Exercise: Needed from the entries below: every line that holds the word "sidebar".

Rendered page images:
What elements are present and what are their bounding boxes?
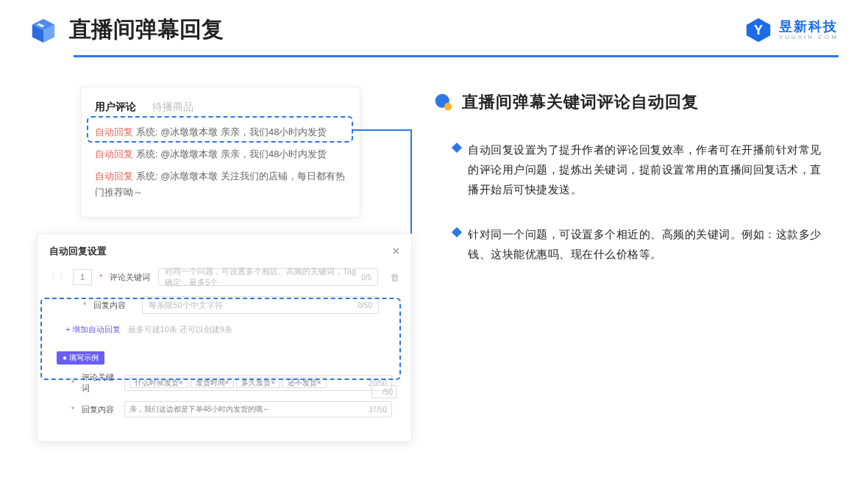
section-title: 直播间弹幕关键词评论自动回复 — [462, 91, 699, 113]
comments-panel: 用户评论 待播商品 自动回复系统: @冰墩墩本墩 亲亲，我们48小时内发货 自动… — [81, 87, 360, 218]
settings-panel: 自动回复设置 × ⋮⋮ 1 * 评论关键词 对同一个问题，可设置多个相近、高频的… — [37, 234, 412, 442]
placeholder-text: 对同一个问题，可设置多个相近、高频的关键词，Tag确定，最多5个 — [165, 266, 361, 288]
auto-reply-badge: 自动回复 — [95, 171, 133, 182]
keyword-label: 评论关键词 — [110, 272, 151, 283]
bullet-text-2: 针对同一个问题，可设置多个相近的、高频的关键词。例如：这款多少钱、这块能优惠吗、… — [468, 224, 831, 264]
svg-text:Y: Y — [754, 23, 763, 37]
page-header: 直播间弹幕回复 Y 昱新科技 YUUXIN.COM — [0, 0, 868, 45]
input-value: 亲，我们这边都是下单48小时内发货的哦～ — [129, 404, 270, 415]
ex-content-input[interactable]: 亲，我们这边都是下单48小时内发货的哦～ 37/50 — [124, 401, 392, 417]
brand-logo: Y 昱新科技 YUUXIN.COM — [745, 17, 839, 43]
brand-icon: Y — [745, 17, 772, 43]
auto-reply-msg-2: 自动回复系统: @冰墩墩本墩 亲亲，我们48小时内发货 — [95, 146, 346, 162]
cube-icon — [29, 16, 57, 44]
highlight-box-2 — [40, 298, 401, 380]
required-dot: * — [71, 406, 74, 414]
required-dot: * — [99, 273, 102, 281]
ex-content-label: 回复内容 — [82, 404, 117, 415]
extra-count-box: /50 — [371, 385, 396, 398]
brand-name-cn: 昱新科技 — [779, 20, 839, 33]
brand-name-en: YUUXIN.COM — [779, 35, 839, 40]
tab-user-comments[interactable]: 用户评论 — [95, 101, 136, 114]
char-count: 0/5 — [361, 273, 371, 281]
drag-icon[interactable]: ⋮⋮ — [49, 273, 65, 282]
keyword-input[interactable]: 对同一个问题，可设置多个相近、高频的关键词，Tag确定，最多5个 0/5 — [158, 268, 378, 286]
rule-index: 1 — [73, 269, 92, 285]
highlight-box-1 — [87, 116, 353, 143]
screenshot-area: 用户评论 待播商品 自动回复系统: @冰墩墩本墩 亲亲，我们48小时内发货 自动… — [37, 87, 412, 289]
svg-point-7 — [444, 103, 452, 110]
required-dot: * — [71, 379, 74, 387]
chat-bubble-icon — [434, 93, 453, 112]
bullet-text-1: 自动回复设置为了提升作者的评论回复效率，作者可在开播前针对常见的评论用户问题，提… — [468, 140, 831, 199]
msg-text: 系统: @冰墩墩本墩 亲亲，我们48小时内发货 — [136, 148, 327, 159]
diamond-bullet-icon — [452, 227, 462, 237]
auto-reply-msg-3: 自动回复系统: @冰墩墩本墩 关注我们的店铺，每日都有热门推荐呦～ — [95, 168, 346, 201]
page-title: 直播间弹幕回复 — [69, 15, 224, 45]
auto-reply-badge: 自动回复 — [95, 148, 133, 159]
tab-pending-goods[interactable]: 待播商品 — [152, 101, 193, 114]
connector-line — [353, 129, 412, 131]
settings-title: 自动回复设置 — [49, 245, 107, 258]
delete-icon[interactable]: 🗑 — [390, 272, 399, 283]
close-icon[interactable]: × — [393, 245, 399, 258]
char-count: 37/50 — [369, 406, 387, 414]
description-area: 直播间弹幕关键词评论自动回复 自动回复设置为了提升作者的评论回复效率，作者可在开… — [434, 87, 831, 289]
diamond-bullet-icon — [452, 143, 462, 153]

--

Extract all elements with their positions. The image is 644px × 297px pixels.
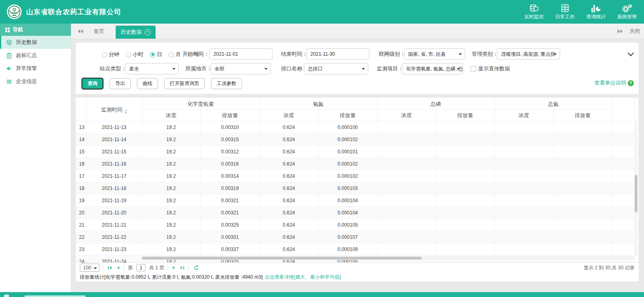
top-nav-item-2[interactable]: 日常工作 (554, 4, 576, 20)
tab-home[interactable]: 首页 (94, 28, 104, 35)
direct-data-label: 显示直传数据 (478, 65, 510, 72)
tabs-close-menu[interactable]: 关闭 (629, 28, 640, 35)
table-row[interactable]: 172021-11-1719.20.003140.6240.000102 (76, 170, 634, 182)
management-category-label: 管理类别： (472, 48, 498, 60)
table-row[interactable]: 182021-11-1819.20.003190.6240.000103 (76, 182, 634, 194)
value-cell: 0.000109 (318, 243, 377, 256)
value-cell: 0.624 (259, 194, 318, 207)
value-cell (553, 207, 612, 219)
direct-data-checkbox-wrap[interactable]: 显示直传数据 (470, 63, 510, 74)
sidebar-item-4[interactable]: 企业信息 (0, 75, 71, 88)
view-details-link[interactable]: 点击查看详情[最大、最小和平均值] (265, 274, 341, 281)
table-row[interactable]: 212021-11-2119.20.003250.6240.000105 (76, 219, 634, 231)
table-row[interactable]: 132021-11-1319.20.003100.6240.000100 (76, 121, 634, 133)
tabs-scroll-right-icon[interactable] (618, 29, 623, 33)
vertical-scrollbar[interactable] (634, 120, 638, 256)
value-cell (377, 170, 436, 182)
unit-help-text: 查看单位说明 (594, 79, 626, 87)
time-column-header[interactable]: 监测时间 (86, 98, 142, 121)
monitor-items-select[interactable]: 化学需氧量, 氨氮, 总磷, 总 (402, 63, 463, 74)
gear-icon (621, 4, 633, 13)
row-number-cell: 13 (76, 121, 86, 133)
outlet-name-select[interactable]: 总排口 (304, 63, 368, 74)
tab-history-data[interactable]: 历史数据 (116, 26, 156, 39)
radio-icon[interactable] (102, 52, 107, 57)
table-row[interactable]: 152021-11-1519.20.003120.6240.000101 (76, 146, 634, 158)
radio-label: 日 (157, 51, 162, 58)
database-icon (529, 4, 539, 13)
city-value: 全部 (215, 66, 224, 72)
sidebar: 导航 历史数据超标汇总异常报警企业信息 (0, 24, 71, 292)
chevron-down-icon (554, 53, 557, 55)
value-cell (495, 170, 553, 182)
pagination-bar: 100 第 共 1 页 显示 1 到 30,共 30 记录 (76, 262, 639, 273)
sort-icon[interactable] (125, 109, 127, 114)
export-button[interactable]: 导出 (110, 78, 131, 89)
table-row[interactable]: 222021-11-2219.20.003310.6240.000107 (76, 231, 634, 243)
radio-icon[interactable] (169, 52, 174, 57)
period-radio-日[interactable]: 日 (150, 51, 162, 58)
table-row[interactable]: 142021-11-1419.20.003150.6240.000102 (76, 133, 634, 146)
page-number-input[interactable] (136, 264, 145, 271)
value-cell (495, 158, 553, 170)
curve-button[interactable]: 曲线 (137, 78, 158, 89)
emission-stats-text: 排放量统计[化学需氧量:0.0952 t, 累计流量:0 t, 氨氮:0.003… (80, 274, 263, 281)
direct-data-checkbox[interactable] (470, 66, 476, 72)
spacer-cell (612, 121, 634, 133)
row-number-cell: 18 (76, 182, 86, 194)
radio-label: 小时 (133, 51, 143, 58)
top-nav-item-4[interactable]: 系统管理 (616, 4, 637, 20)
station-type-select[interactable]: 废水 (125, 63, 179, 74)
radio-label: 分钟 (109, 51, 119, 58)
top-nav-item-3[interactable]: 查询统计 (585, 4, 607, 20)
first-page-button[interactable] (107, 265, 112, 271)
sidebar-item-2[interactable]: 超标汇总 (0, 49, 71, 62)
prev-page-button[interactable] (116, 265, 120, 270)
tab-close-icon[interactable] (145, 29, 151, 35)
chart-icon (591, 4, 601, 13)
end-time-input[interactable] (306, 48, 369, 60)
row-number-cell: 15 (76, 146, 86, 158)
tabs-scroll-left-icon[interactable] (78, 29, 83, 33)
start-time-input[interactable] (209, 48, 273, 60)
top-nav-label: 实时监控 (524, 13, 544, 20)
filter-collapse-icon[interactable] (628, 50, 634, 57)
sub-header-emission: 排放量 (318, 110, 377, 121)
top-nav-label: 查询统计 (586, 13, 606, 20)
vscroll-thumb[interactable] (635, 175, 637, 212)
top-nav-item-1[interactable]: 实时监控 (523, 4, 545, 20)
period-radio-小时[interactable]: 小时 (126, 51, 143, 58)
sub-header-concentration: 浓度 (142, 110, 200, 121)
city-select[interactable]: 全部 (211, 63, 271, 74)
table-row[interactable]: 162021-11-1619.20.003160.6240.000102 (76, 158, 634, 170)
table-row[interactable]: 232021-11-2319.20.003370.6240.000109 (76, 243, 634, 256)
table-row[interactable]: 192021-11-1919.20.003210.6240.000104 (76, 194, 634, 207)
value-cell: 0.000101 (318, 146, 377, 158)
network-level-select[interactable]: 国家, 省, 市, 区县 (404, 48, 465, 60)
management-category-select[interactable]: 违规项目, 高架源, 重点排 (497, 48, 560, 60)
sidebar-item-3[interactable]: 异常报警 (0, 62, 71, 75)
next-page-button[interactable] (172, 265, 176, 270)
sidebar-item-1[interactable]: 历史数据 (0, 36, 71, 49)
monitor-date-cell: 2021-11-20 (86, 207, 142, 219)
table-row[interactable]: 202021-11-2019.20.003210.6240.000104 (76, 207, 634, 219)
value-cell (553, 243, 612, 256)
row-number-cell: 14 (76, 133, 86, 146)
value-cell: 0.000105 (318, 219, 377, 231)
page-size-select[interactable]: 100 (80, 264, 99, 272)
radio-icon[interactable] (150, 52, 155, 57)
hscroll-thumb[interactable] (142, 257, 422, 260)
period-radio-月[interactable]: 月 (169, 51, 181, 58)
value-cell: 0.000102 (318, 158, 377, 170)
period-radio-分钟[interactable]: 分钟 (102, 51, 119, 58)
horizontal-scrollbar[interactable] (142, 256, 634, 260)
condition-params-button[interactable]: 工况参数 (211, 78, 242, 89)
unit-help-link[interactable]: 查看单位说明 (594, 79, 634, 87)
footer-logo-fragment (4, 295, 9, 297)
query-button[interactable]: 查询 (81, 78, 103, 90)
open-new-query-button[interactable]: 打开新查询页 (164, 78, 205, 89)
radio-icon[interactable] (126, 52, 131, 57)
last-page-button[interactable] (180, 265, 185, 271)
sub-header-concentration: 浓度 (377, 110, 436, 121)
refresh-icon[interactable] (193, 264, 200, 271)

* * *

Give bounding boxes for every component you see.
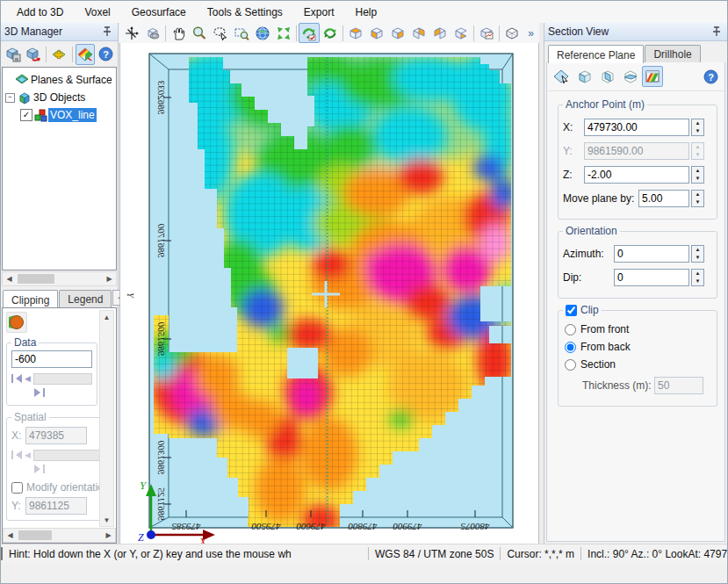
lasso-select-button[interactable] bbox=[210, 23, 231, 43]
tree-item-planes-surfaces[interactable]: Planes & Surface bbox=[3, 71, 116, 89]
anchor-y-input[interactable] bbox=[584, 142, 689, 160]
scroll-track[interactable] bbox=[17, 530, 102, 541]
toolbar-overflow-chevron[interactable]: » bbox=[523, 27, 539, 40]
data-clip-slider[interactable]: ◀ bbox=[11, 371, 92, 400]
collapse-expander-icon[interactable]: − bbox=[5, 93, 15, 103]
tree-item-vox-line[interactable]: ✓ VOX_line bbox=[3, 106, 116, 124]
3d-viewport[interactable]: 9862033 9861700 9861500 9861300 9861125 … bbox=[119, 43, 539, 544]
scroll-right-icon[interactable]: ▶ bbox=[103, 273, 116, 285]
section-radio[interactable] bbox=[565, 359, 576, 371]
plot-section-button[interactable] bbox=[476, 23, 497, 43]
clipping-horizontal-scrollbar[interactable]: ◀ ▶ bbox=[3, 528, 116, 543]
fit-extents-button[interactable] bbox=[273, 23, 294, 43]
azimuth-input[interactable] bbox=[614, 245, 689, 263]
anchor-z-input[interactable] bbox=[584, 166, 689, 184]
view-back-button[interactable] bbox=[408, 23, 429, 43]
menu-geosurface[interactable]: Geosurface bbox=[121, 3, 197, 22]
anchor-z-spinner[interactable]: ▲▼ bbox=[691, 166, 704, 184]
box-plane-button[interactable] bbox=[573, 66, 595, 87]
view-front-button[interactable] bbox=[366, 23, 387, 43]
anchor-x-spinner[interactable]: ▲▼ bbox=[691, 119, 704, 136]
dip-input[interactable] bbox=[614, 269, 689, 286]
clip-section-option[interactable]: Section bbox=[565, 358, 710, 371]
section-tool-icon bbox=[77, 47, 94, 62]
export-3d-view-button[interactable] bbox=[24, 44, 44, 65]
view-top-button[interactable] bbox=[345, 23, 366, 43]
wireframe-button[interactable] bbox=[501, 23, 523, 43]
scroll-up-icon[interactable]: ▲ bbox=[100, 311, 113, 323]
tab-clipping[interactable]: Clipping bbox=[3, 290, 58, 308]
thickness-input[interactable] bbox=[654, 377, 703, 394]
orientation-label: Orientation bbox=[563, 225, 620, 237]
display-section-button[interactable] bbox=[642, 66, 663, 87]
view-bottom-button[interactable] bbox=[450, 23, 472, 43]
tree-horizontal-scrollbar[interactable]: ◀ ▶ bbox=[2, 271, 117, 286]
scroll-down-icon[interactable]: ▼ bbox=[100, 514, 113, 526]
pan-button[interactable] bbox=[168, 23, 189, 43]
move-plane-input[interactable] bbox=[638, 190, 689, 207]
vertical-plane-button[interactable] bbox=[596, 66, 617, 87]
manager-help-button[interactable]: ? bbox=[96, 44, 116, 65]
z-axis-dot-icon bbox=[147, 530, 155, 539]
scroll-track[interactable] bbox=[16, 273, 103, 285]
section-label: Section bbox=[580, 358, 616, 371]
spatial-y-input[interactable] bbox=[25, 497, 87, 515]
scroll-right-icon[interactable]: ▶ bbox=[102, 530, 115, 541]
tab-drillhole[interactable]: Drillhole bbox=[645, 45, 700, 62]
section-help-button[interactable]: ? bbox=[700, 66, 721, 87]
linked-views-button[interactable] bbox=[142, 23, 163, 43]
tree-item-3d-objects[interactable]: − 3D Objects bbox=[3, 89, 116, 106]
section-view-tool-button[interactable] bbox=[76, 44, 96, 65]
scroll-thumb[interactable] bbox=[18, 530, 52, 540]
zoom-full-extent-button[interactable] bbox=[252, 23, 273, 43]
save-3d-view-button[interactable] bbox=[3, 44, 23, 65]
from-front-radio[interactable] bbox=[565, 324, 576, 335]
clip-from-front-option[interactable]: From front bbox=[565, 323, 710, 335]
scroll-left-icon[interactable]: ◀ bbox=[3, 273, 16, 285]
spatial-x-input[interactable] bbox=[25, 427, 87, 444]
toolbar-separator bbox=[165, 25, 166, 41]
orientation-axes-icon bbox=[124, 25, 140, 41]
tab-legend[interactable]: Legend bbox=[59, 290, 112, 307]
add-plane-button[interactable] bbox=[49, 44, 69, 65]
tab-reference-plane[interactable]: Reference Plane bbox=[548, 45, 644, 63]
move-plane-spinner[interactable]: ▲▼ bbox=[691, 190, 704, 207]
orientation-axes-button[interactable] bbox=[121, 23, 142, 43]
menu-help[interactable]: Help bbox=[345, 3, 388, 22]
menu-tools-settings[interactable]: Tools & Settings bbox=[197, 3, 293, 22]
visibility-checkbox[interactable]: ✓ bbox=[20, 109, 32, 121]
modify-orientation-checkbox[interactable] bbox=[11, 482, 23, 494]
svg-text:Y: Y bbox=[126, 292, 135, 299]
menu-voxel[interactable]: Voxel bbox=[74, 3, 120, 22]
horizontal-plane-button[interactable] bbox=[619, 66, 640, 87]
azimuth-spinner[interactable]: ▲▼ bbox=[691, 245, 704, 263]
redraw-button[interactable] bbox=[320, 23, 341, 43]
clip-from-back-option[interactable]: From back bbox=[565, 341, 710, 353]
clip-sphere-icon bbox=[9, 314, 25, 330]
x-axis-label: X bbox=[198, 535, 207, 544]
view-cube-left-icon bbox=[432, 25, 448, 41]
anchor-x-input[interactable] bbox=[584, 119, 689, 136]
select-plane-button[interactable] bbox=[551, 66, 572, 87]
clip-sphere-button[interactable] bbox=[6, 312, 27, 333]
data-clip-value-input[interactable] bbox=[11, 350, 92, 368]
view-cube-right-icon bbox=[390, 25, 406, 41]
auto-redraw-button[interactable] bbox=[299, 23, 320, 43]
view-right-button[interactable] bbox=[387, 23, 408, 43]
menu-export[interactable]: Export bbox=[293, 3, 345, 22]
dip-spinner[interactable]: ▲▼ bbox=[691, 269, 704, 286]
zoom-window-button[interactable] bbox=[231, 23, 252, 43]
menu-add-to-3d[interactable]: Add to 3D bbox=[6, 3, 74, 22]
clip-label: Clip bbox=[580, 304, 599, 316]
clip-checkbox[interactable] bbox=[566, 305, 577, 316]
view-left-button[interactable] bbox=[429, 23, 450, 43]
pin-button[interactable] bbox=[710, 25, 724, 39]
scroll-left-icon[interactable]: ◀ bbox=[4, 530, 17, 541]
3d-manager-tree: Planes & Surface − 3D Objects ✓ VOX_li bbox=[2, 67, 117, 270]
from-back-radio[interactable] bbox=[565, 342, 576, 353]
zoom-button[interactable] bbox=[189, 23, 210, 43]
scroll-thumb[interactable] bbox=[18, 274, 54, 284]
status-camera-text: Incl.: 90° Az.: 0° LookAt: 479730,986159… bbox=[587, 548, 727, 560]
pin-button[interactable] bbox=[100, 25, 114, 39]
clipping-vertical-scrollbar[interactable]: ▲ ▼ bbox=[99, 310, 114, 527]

Written solution:
sidebar-item-4[interactable]: 企业信息 (0, 75, 71, 88)
sidebar: 导航 历史数据超标汇总异常报警企业信息 (0, 24, 71, 292)
sidebar-item-2[interactable]: 超标汇总 (0, 49, 71, 62)
sidebar-item-3[interactable]: 异常报警 (0, 62, 71, 75)
sidebar-item-1[interactable]: 历史数据 (0, 36, 71, 49)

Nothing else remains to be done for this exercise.